In the first two years itself, the National Democratic Alliance (NDA) partially removed the arbitrary inspection system (the so-called Inspector Raj), allowed firms to file one self-certified return for a clutch of laws, implemented employees provident fund (EPF) number portability, and initiated moves to make EPF and National Pension System alternative social security schemes for organized sector employees.

The government’s announcement of its intention to consolidate 44 labour laws into four broad codes was touted as the best labour reform initiative in years.

Then came the amendment to allow six months of maternity leave to women employees to help them return to work and improve women labour force participation rate and the amendment to the apprentice law allowing more young students to get trained on the shop floor.

However, labour reform has slowed down in the last two years, a development that experts label as a damage control move to curb the anger of workers against the government.

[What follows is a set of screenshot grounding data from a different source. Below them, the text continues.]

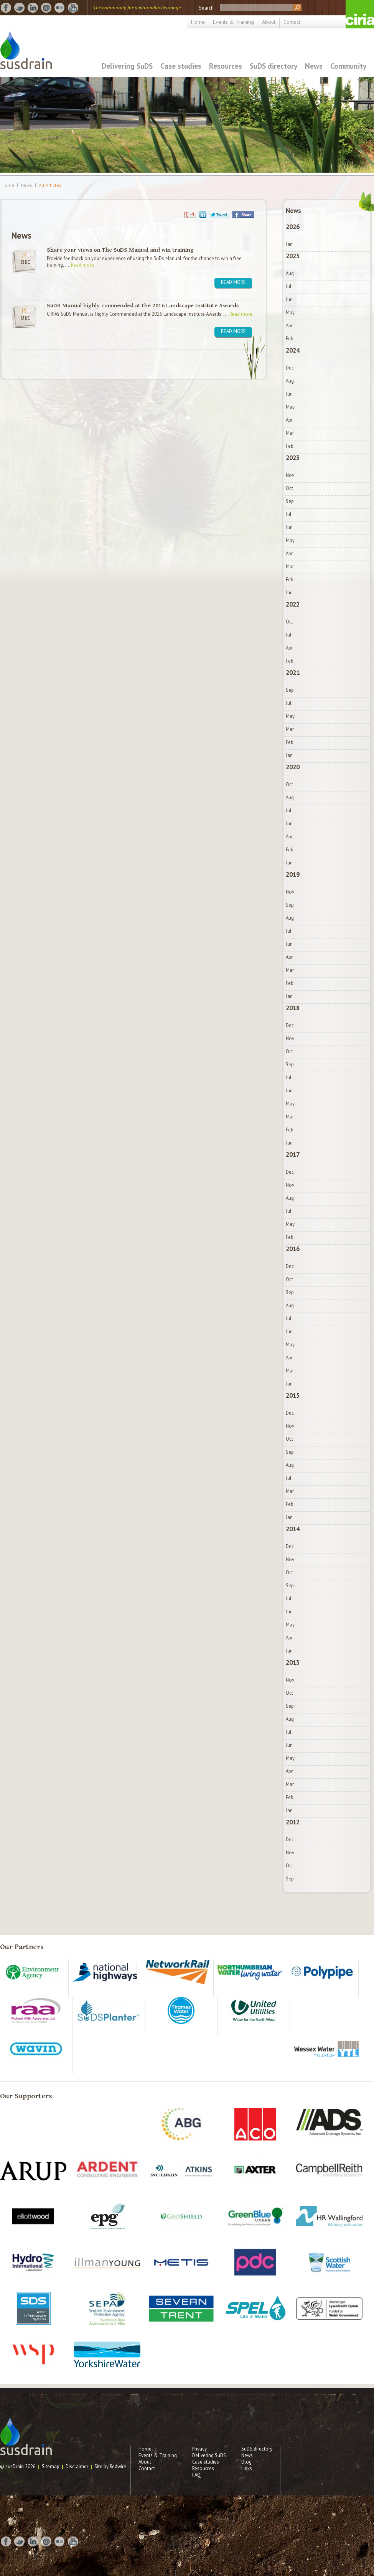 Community (348, 66)
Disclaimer (77, 2466)
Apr (289, 325)
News (314, 66)
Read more (82, 265)
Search (206, 7)
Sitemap (50, 2466)
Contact (291, 21)
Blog (246, 2462)
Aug (290, 273)
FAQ (196, 2475)
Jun (289, 299)
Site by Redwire (110, 2466)
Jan (289, 244)
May (290, 312)
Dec (290, 367)
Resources (225, 66)
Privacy (199, 2449)
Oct (289, 488)
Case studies (180, 66)
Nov (290, 475)
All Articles (50, 185)
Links (246, 2468)
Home (198, 21)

“Labour reform has slowed but the government did take some important moves. The six months of maternity leave and fixed term employment for all sectors are big moves," said a senior labour ministry official.

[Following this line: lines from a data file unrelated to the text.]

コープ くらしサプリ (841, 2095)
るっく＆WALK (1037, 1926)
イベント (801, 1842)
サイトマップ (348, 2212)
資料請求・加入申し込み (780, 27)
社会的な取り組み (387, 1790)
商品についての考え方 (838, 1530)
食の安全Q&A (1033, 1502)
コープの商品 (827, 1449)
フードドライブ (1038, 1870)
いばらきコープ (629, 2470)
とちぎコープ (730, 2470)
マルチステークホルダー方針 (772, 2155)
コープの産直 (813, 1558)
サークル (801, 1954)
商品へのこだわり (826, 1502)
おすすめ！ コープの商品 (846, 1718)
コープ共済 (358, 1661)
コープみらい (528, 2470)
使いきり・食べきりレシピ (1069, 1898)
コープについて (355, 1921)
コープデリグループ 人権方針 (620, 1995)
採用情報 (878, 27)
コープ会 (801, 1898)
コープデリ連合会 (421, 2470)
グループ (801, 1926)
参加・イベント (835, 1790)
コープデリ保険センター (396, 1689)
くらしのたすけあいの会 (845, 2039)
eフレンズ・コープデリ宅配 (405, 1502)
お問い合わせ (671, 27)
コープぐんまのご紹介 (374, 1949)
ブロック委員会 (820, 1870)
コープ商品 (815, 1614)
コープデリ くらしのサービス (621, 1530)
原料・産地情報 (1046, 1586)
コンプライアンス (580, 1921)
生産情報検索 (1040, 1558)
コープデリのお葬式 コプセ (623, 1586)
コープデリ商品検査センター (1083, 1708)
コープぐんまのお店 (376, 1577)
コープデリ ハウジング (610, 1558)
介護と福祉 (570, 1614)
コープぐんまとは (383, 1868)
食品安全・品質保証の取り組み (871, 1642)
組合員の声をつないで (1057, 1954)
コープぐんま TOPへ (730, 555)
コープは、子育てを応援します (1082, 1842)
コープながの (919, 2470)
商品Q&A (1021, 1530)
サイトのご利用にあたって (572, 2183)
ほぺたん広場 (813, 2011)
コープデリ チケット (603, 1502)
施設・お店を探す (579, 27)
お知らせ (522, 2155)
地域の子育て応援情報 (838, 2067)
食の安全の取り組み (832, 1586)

“On a scale of 1-10, I will give 6 to the government on labour reforms," said Shankar Aggarwal, a former secretary at the Union labour and employment ministry.

“If you look at the government’s achievements in the past four years, labour reform initiatives cannot be ignored. But most of them happened in the first couple of years after which it just slowed down," said Aggarwal.

EPF reforms, permission for fixed-term employment in all sectors and the amendment to child labour law are perhaps the most striking initiatives, he said.

There are perhaps three key reasons why labour reforms slowed down. First, the government was seen as pro-industry and anti-worker, inviting criticism from all the trade unions, including the Rashtriya Swayamsevak Sangh (RSS) affiliate Bharatiya Mazdoor Sangh (BMS), explained a second labour ministry official.

Second, labour reform was pushed to the back seat to clear key financial reforms like the goods and services tax (GST) as the government could not have otherwise created a conducive atmosphere for passage of GST.

Third, when there are not enough jobs, creating an atmosphere of mistrust among workers would have been electorally negative, explained the official.

“Politics is the art of the possible…but government did slow down on labour reform. I don’t know why, but government could have done much better in the first three years itself," said Aggarwal.

The Industrial Disputes Act could have been amended to improve ease of doing business, the legislative reform of EPF is long overdue and delay in implementation of the labour code will streamline reforms, he said.

For the last four years, the Union government’s sole agenda was to benefit industry, said A.K. Padmanabhan, president of the Centre of Indian Trade Unions. “Workers are not a priority of the government and any attempt to say that the government is serious about the welfare of employees is only guile," he said.